The tax reform package that went into effect at the end of 2017 effectively doubled the standard deduction for individuals. According to the Internal Revenue Service, that change alone is expected to reduce the number of taxpayers who would otherwise itemize.
Previously, roughly one out of three taxpayers itemized. But the tax reform package – termed the Tax Cuts and Jobs Act – doubles the standard deduction for all filing statuses. So many qualifying taxpayers could find the increased standard deduction amounts to more money than their total itemized deductions, therefore opting for the simpler standard deduction.
How to know? Taxpayers should check their 2017 itemized deductions to see what the new standard deduction means for them in 2018. Taxpayers who still want to itemize will complete an updated version of Schedule A, Itemized Deductions, along with their return.

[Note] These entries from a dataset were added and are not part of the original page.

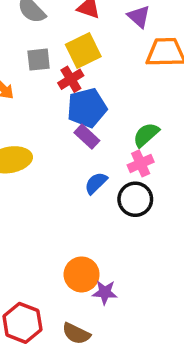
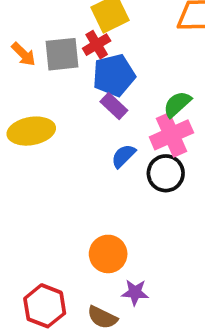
gray square: (39, 60) -> (62, 54), moved, size x1.4
pink cross: (141, 163) -> (171, 135), size x1.5
purple star: (105, 292) -> (135, 292), moved

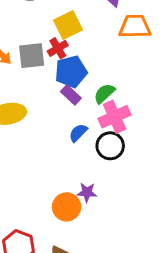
green semicircle: (177, 104) -> (104, 93), moved
purple star: (135, 292) -> (87, 192), moved

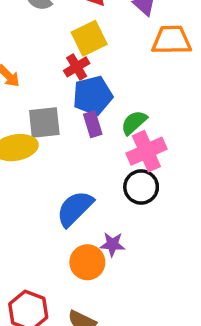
gray square: (32, 56) -> (44, 123), moved
purple rectangle: (71, 95) -> (93, 124), turned 30
blue semicircle: (78, 133) -> (75, 209), moved, size x1.6

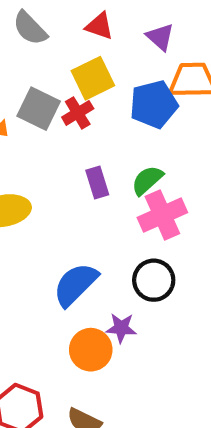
blue pentagon: (93, 96) -> (154, 104), moved
gray square: (44, 123) -> (39, 109), moved, turned 32
black circle: (141, 187) -> (154, 280), moved

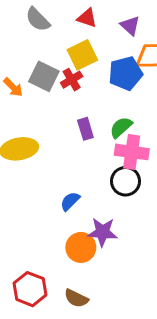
pink cross: (162, 215) -> (132, 152), turned 32
black circle: (154, 280) -> (126, 181), moved
blue semicircle: (76, 285) -> (70, 201), size x0.6
purple star: (121, 328) -> (102, 232), size x1.4

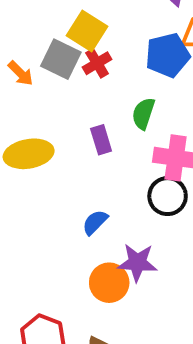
yellow square: (82, 55) -> (87, 31), moved, turned -32
green semicircle: (121, 127) -> (143, 114), moved, turned -30
purple rectangle: (85, 129) -> (101, 140), moved

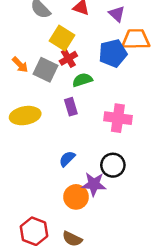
gray square: (61, 59) -> (45, 70), moved
green semicircle: (143, 114) -> (82, 80), moved, turned 54
black circle: (168, 196) -> (113, 165), moved

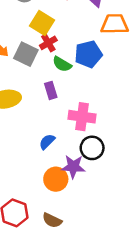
blue pentagon: (113, 53) -> (88, 54), moved
green semicircle: (82, 80) -> (62, 64), turned -132
pink cross: (118, 118) -> (82, 117), moved

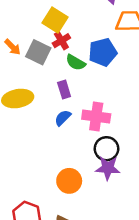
blue semicircle: (47, 142) -> (63, 118), moved
purple star: (73, 167) -> (108, 168), moved

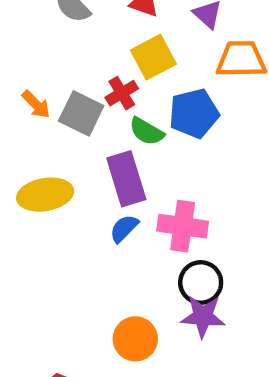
yellow square: (55, 20) -> (153, 57), moved, turned 30
purple rectangle: (64, 90) -> (126, 179), size x1.6

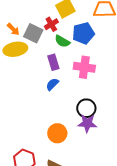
purple rectangle: (126, 179) -> (53, 62), size x0.7
yellow ellipse: (45, 195) -> (15, 49), moved
pink cross: (183, 226) -> (84, 67), moved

Publication 5307, Tax Reform Basics for Individuals and Families, is a key resource to understanding the impact of the tax reform law on deductions. The publication provides information about:
- increasing the standard deduction,
- suspending personal exemptions,
- increasing the child tax credit,
- adding a new credit for other dependents, and
- limiting or discontinuing certain deductions.
The IRS has other reminders to help taxpayers Get Ready for the upcoming tax filing season and has recently updated its Get Ready page with steps to take now for the 2019 tax filing season.